Students cannot learn music without instruments, they cannot learn sports without equipment, and they cannot learn to drive without a car. The same is true of learning 21st-century skills without technology. This has driven the need for techquity (a confluence of the terms technology and equity) in education, a term used to describe the educational process of leveling the playing field for all students by making technology available to transform teaching and learning.
Techquity is especially necessary in urban and rural schools, and for minorities, such as girls, African-Americans, Latinos, and/or students of low-socioeconomic status. In recent years, tech companies like Facebook, Google, and Amazon have been making a concerted effort to attract minorities through diversity initiatives to improve their recruitment and hiring practices; however, they need a talented pool of qualified applicants to fill those positions. Jobs like computer software engineers, cloud architects, computer system analysts, data scientists, and web developers will have more positions available in the future than qualified applicants to fill them.
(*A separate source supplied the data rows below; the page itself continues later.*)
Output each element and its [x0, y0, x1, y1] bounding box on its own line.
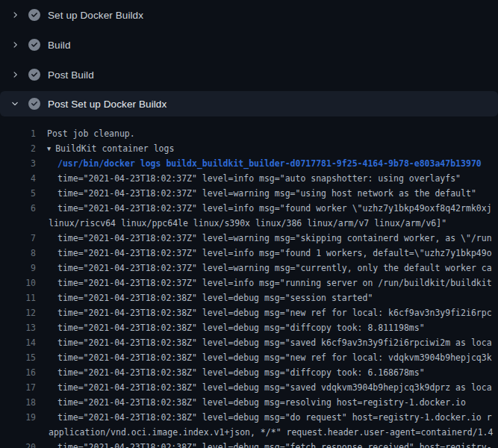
log-line-message: time="2021-04-23T18:02:38Z" level=debug … [57, 382, 492, 393]
step-label: Build [48, 40, 71, 51]
log-line-number[interactable]: 20 [0, 440, 36, 448]
log-line-text: time="2021-04-23T18:02:38Z" level=debug … [36, 440, 492, 448]
log-line-text: /usr/bin/docker logs buildx_buildkit_bui… [36, 156, 482, 171]
log-line-number[interactable]: 16 [0, 365, 36, 380]
log-line-number[interactable]: 4 [0, 171, 36, 186]
log-line-text: time="2021-04-23T18:02:37Z" level=info m… [36, 246, 492, 261]
log-row: 2 ▼BuildKit container logs [0, 141, 498, 156]
log-line-message: linux/riscv64 linux/ppc64le linux/s390x … [49, 218, 446, 228]
log-row: 10 time="2021-04-23T18:02:37Z" level=inf… [0, 276, 498, 290]
log-line-text: time="2021-04-23T18:02:38Z" level=debug … [36, 305, 492, 320]
log-line-number[interactable] [0, 216, 36, 231]
log-area: 1 Post job cleanup. 2 ▼BuildKit containe… [0, 116, 498, 448]
log-row: 9 time="2021-04-23T18:02:37Z" level=warn… [0, 261, 498, 276]
log-row: 19 time="2021-04-23T18:02:38Z" level=deb… [0, 410, 498, 425]
log-line-message: time="2021-04-23T18:02:38Z" level=debug … [57, 412, 492, 423]
log-line-number[interactable]: 9 [0, 261, 36, 276]
log-row: 3 /usr/bin/docker logs buildx_buildkit_b… [0, 156, 498, 171]
log-line-message: Post job cleanup. [47, 128, 135, 139]
log-line-text: time="2021-04-23T18:02:37Z" level=info m… [36, 171, 461, 186]
log-line-text: time="2021-04-23T18:02:38Z" level=debug … [36, 365, 425, 380]
log-line-number[interactable]: 6 [0, 201, 36, 216]
log-line-message: time="2021-04-23T18:02:37Z" level=info m… [57, 203, 492, 214]
log-line-number[interactable]: 14 [0, 335, 36, 350]
log-line-text: time="2021-04-23T18:02:38Z" level=debug … [36, 320, 425, 335]
log-line-text: time="2021-04-23T18:02:37Z" level=warnin… [36, 186, 476, 201]
log-line-number[interactable]: 13 [0, 320, 36, 335]
step-row[interactable]: Build [0, 30, 498, 60]
chevron-right-icon[interactable] [9, 69, 21, 81]
log-line-text: time="2021-04-23T18:02:37Z" level=warnin… [36, 261, 492, 276]
log-line-number[interactable]: 15 [0, 350, 36, 365]
log-group-toggle-icon[interactable]: ▼ [47, 141, 51, 156]
log-line-text: time="2021-04-23T18:02:37Z" level=info m… [36, 201, 492, 216]
log-row: 6 time="2021-04-23T18:02:37Z" level=info… [0, 201, 498, 216]
log-line-message: time="2021-04-23T18:02:38Z" level=debug … [57, 337, 492, 348]
log-line-number[interactable]: 11 [0, 290, 36, 305]
log-line-number[interactable]: 3 [0, 156, 36, 171]
log-row: 8 time="2021-04-23T18:02:37Z" level=info… [0, 246, 498, 261]
log-row: 15 time="2021-04-23T18:02:38Z" level=deb… [0, 350, 498, 365]
log-row: application/vnd.oci.image.index.v1+json,… [0, 425, 498, 440]
log-line-message: application/vnd.oci.image.index.v1+json,… [49, 427, 493, 438]
step-row[interactable]: Post Set up Docker Buildx [0, 91, 498, 116]
log-line-message: time="2021-04-23T18:02:38Z" level=debug … [57, 293, 373, 303]
log-row: 16 time="2021-04-23T18:02:38Z" level=deb… [0, 365, 498, 380]
log-line-message: time="2021-04-23T18:02:37Z" level=info m… [57, 248, 492, 258]
chevron-down-icon[interactable] [9, 98, 21, 110]
step-label: Post Set up Docker Buildx [48, 99, 166, 110]
log-line-number[interactable]: 1 [0, 126, 36, 141]
check-circle-icon [28, 39, 40, 51]
log-line-number[interactable]: 7 [0, 231, 36, 246]
log-line-message: time="2021-04-23T18:02:37Z" level=info m… [57, 278, 492, 288]
log-line-message: time="2021-04-23T18:02:38Z" level=debug … [57, 442, 492, 448]
log-line-text: time="2021-04-23T18:02:38Z" level=debug … [36, 380, 492, 395]
log-line-message: time="2021-04-23T18:02:38Z" level=debug … [57, 397, 466, 408]
log-line-text: time="2021-04-23T18:02:38Z" level=debug … [36, 335, 492, 350]
log-line-number[interactable] [0, 425, 36, 440]
log-row: 13 time="2021-04-23T18:02:38Z" level=deb… [0, 320, 498, 335]
log-line-text: time="2021-04-23T18:02:37Z" level=info m… [36, 276, 492, 290]
log-line-message: time="2021-04-23T18:02:37Z" level=info m… [57, 173, 461, 184]
log-line-message: time="2021-04-23T18:02:38Z" level=debug … [57, 352, 492, 363]
log-row: 18 time="2021-04-23T18:02:38Z" level=deb… [0, 395, 498, 410]
log-line-message: time="2021-04-23T18:02:37Z" level=warnin… [57, 263, 492, 273]
step-row[interactable]: Post Build [0, 60, 498, 90]
log-line-message: time="2021-04-23T18:02:37Z" level=warnin… [57, 188, 476, 199]
log-line-number[interactable]: 19 [0, 410, 36, 425]
log-line-number[interactable]: 8 [0, 246, 36, 261]
log-row: linux/riscv64 linux/ppc64le linux/s390x … [0, 216, 498, 231]
log-row: 17 time="2021-04-23T18:02:38Z" level=deb… [0, 380, 498, 395]
actions-log-viewer: { "steps": [ {"label": "Set up Docker Bu… [0, 0, 498, 448]
log-line-message: BuildKit container logs [55, 143, 174, 154]
log-line-message: /usr/bin/docker logs buildx_buildkit_bui… [57, 158, 482, 169]
log-line-message: time="2021-04-23T18:02:37Z" level=warnin… [57, 233, 492, 243]
check-circle-icon [28, 9, 40, 21]
log-line-text: application/vnd.oci.image.index.v1+json,… [36, 425, 493, 440]
steps-list: Set up Docker Buildx Build [0, 0, 498, 116]
log-line-number[interactable]: 2 [0, 141, 36, 156]
chevron-right-icon[interactable] [9, 9, 21, 21]
log-line-number[interactable]: 12 [0, 305, 36, 320]
check-circle-icon [28, 98, 40, 110]
log-line-number[interactable]: 5 [0, 186, 36, 201]
log-row: 1 Post job cleanup. [0, 126, 498, 141]
step-row[interactable]: Set up Docker Buildx [0, 0, 498, 30]
log-row: 20 time="2021-04-23T18:02:38Z" level=deb… [0, 440, 498, 448]
log-line-text: time="2021-04-23T18:02:38Z" level=debug … [36, 395, 466, 410]
log-line-text: time="2021-04-23T18:02:37Z" level=warnin… [36, 231, 492, 246]
log-line-number[interactable]: 17 [0, 380, 36, 395]
log-row: 14 time="2021-04-23T18:02:38Z" level=deb… [0, 335, 498, 350]
log-row: 12 time="2021-04-23T18:02:38Z" level=deb… [0, 305, 498, 320]
log-line-message: time="2021-04-23T18:02:38Z" level=debug … [57, 367, 425, 378]
log-line-text: Post job cleanup. [36, 126, 135, 141]
log-line-number[interactable]: 18 [0, 395, 36, 410]
log-line-text: time="2021-04-23T18:02:38Z" level=debug … [36, 410, 492, 425]
log-line-number[interactable]: 10 [0, 276, 36, 290]
check-circle-icon [28, 69, 40, 81]
log-row: 7 time="2021-04-23T18:02:37Z" level=warn… [0, 231, 498, 246]
log-line-text: time="2021-04-23T18:02:38Z" level=debug … [36, 290, 373, 305]
chevron-right-icon[interactable] [9, 39, 21, 51]
log-line-text: ▼BuildKit container logs [36, 141, 174, 156]
log-line-message: time="2021-04-23T18:02:38Z" level=debug … [57, 323, 425, 333]
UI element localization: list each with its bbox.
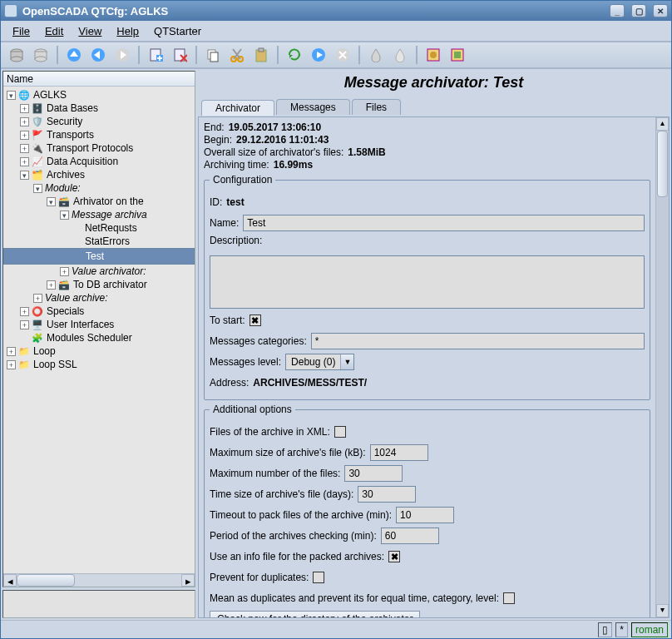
info-checkbox[interactable]: ✖ [388,551,400,562]
desc-textarea[interactable] [210,255,645,309]
collapse-icon[interactable]: ▾ [33,184,42,193]
scroll-left-icon[interactable]: ◂ [3,574,17,587]
menu-edit[interactable]: Edit [38,22,70,40]
drop2-icon[interactable] [389,44,411,66]
arrow-back-icon[interactable] [87,44,109,66]
tree-item[interactable]: ▾🌐AGLKS [3,88,195,102]
collapse-icon[interactable]: ▾ [20,171,29,180]
expand-icon[interactable]: + [20,117,29,126]
close-button[interactable]: ✕ [653,4,668,17]
page-scroll[interactable]: End: 19.05.2017 13:06:10 Begin: 29.12.20… [199,117,655,617]
tree-scroll[interactable]: ▾🌐AGLKS+🗄️Data Bases+🛡️Security+🚩Transpo… [3,87,195,573]
arrow-fwd-icon[interactable] [111,44,133,66]
collapse-icon[interactable]: ▾ [47,197,56,206]
maxsize-input[interactable] [370,444,428,461]
name-input[interactable] [243,215,645,231]
tree-hscrollbar[interactable]: ◂ ▸ [3,573,195,587]
expand-icon[interactable]: + [20,104,29,113]
tree-header[interactable]: Name [3,72,195,87]
expand-icon[interactable]: + [47,280,56,290]
page-vscrollbar[interactable]: ▴ ▾ [655,117,669,617]
xml-checkbox[interactable] [334,426,346,438]
drop-icon[interactable] [365,44,387,66]
module1-icon[interactable] [422,44,444,66]
play-icon[interactable] [308,44,329,66]
vscroll-track[interactable] [656,131,669,604]
hscroll-track[interactable] [17,574,181,587]
tab-files[interactable]: Files [352,99,401,115]
db-grey2-icon[interactable] [30,44,52,66]
status-flag-icon[interactable]: ▯ [598,622,612,637]
tree-item[interactable]: +🖥️User Interfaces [3,318,195,331]
tree-item[interactable]: +📈Data Acquisition [3,155,195,168]
minimize-button[interactable]: _ [610,4,625,17]
expand-icon[interactable]: + [20,320,29,329]
arrow-up-icon[interactable] [63,44,85,66]
chevron-down-icon[interactable]: ▼ [340,354,353,369]
tab-archivator[interactable]: Archivator [201,100,274,116]
vscroll-thumb[interactable] [657,131,668,197]
tree-item[interactable]: ▾Message archiva [3,208,195,221]
copy-icon[interactable] [202,44,224,66]
tab-messages[interactable]: Messages [276,99,350,115]
tree-item[interactable]: 🧩Modules Scheduler [3,331,195,344]
cats-input[interactable] [311,333,645,349]
maxnum-input[interactable] [344,465,403,482]
timesz-input[interactable] [358,486,416,503]
add-item-icon[interactable] [145,44,166,66]
dup-checkbox[interactable] [313,572,324,583]
paste-icon[interactable] [250,44,272,66]
expand-icon[interactable]: + [20,131,29,140]
tree-item-label: Message archiva [71,209,147,220]
menu-qtstarter[interactable]: QTStarter [147,22,208,40]
expand-icon[interactable]: + [7,360,16,369]
refresh-icon[interactable] [284,44,305,66]
module2-icon[interactable] [447,44,468,66]
toolbar-separator [358,46,360,64]
expand-icon[interactable]: + [60,267,69,276]
titlebar[interactable]: OpenSCADA QTCfg: AGLKS _ ▢ ✕ [1,1,671,21]
tree-item[interactable]: Test [3,248,195,265]
hscroll-thumb[interactable] [17,574,75,587]
menu-help[interactable]: Help [110,22,146,40]
expand-icon[interactable]: + [20,144,29,153]
cut-icon[interactable] [226,44,248,66]
db-grey-icon[interactable] [6,44,27,66]
expand-icon[interactable]: + [20,307,29,316]
collapse-icon[interactable]: ▾ [7,91,16,100]
tree-item[interactable]: +🗄️Data Bases [3,102,195,115]
tree-item[interactable]: +📁Loop [3,344,195,358]
period-input[interactable] [381,528,439,544]
collapse-icon[interactable]: ▾ [60,211,69,220]
menu-view[interactable]: View [72,22,108,40]
level-select[interactable]: Debug (0) ▼ [285,354,354,370]
scroll-down-icon[interactable]: ▾ [656,604,669,617]
tree-item[interactable]: ▾🗂️Archives [3,168,195,181]
tostart-checkbox[interactable]: ✖ [250,315,261,326]
status-user[interactable]: roman [631,622,668,637]
scroll-right-icon[interactable]: ▸ [181,574,195,587]
tree-item[interactable]: +🔌Transport Protocols [3,141,195,155]
expand-icon[interactable]: + [20,157,29,166]
menu-file[interactable]: File [6,22,37,40]
tree-item[interactable]: ▾🗃️Arhivator on the [3,195,195,208]
tree-item[interactable]: +📁Loop SSL [3,358,195,371]
tree-item[interactable]: NetRequsts [3,221,195,235]
stop-icon[interactable] [332,44,353,66]
tree-item[interactable]: ▾Module: [3,181,195,195]
tree-item[interactable]: +Value archive: [3,291,195,305]
tree-item[interactable]: +🗃️To DB archivator [3,278,195,291]
tree-item[interactable]: +Value archivator: [3,265,195,278]
expand-icon[interactable]: + [7,347,16,356]
check-now-button[interactable]: Check now for the directory of the archi… [210,611,420,617]
pack-input[interactable] [396,507,454,523]
mean-checkbox[interactable] [503,592,515,604]
expand-icon[interactable]: + [33,294,42,303]
maximize-button[interactable]: ▢ [631,4,646,17]
scroll-up-icon[interactable]: ▴ [656,117,669,131]
delete-item-icon[interactable] [169,44,190,66]
tree-item[interactable]: StatErrors [3,235,195,248]
tree-item[interactable]: +⭕Specials [3,305,195,318]
tree-item[interactable]: +🛡️Security [3,115,195,128]
tree-item[interactable]: +🚩Transports [3,128,195,141]
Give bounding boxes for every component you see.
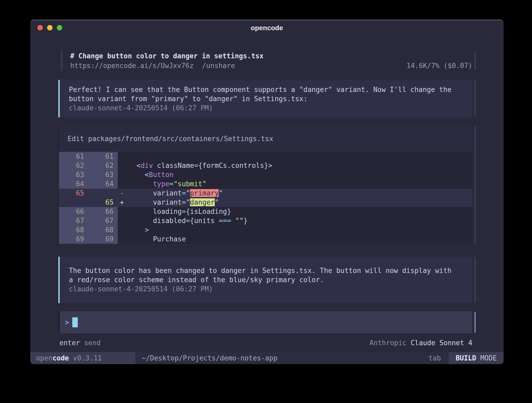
diff-row: 6161 [59, 152, 472, 161]
working-directory: ~/Desktop/Projects/demo-notes-app [142, 352, 278, 364]
message-text: a red/rose color scheme instead of the b… [69, 275, 472, 285]
message-meta: claude-sonnet-4-20250514 (06:27 PM) [69, 104, 472, 113]
provider-label: Anthropic [370, 339, 407, 347]
titlebar: opencode [30, 20, 504, 35]
session-title: # Change button color to danger in setti… [70, 51, 472, 61]
assistant-message: Perfect! I can see that the Button compo… [58, 80, 472, 117]
prompt-chevron: > [65, 318, 69, 326]
assistant-message: The button color has been changed to dan… [58, 257, 472, 303]
token-usage: 14.6K/7% ($0.07) [407, 61, 472, 71]
diff-row: 6969 Purchase [59, 235, 472, 244]
diff-row: 65- variant="primary" [59, 189, 472, 198]
window-title: opencode [30, 24, 504, 32]
mode-name: BUILD [456, 354, 476, 362]
edit-tool-card: Edit packages/frontend/src/containers/Se… [58, 126, 472, 245]
diff-row: 6363 <Button [59, 170, 472, 179]
prompt-input[interactable]: > [58, 311, 472, 333]
mode-suffix: MODE [476, 354, 497, 362]
app-version-segment: opencode v0.3.11 [30, 352, 135, 364]
diff-row: 6868 > [59, 225, 472, 235]
app-name-dim: open [36, 354, 53, 362]
app-name-bold: code [53, 354, 69, 362]
message-text: The button color has been changed to dan… [69, 266, 472, 275]
app-version: v0.3.11 [69, 354, 102, 362]
code-diff: 61616262 <div className={formCs.controls… [59, 152, 472, 244]
diff-row: 65+ variant="danger" [59, 198, 472, 207]
chat-scroll-area[interactable]: # Change button color to danger in setti… [30, 51, 504, 348]
model-label: Claude Sonnet 4 [411, 339, 472, 347]
opencode-window: opencode # Change button color to danger… [30, 20, 504, 364]
diff-row: 6666 loading={isLoading} [59, 207, 472, 216]
session-header: # Change button color to danger in setti… [61, 51, 472, 71]
status-bar: opencode v0.3.11 ~/Desktop/Projects/demo… [30, 352, 504, 364]
diff-row: 6464 type="submit" [59, 179, 472, 189]
text-cursor [72, 317, 78, 327]
diff-row: 6262 <div className={formCs.controls}> [59, 161, 472, 170]
share-url[interactable]: https://opencode.ai/s/UwJxv76z [70, 61, 194, 71]
hint-row: enter send Anthropic Claude Sonnet 4 [58, 338, 472, 348]
diff-row: 6767 disabled={units === ""} [59, 216, 472, 225]
unshare-command[interactable]: /unshare [202, 61, 235, 71]
mode-toggle[interactable]: BUILD MODE [449, 352, 504, 364]
message-meta: claude-sonnet-4-20250514 (06:27 PM) [69, 285, 472, 294]
message-text: Perfect! I can see that the Button compo… [69, 85, 472, 94]
enter-key-hint: enter [59, 339, 80, 347]
message-text: button variant from "primary" to "danger… [69, 94, 472, 104]
tab-key-hint: tab [428, 352, 441, 364]
edit-tool-title: Edit packages/frontend/src/containers/Se… [59, 134, 472, 143]
enter-action-hint: send [84, 339, 101, 347]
School districts like the Garland Independent School District (GISD) in Garland, Texas, are recognizing the need to close the opportunity gaps of its students through techquity. This school year, GISD is going 1:1 by rolling out iPads to every teacher and high school student (with intermediate and elementary schools following suit in subsequent years), recognizing how equal access to technology in and out of the classroom opens opportunities for learning, growth, and development vital to thriving in our technology driven world.
In 2014, GISD created a strategic plan as part of their bond that included their Ready 1:1 Initiative. The bond passed and provided over $25 million for technology integration. The community realized the importance of providing technology for its students. Input was gathered from all of GISD’s relevant stakeholders and they decided which device would best meet the needs of students, integrate with existing district systems, and help students personalize their education experience.
GISD recognizes that poverty, race, and/or gender should not be hurdles its student must overcome in order to be competitive in college or advanced careers. Their techquity initiative makes their students attractive candidates for premier schools and companies and prepares the students of today for tomorrow's technology-driven world. Not having access to technology should not be a barrier minorities face to attempting to obtain future success.
To further help students with access, GISD partnered with over 100 community partners to allow their students to have access to wi-fi after school and on weekends even if they do not have internet access at home. By paying attention to these details, they try to leave no techquity stone unturned.
In addition, the district has partnered with numerous education companies to help students, parents, and teachers learn more about using the district's new hardware and software for teaching and learning. Teacher quality and technology instruction are not forgotten when implementing this new techquity initiative. Pedagogy comes first, each of GISD’s high schools received instructional coaches who specialize in helping teachers enhance teaching and learning with technology using models like SAMR and TPACK and embedding the ISTE Standards.
There are lots of ways to close the opportunity gap for minorities, and techquity is a good case for our 21st-century learners. If more school districts take a proactive role in providing equity through technology integration with 1:1 access, our education system can disrupt inequity for our neediest students.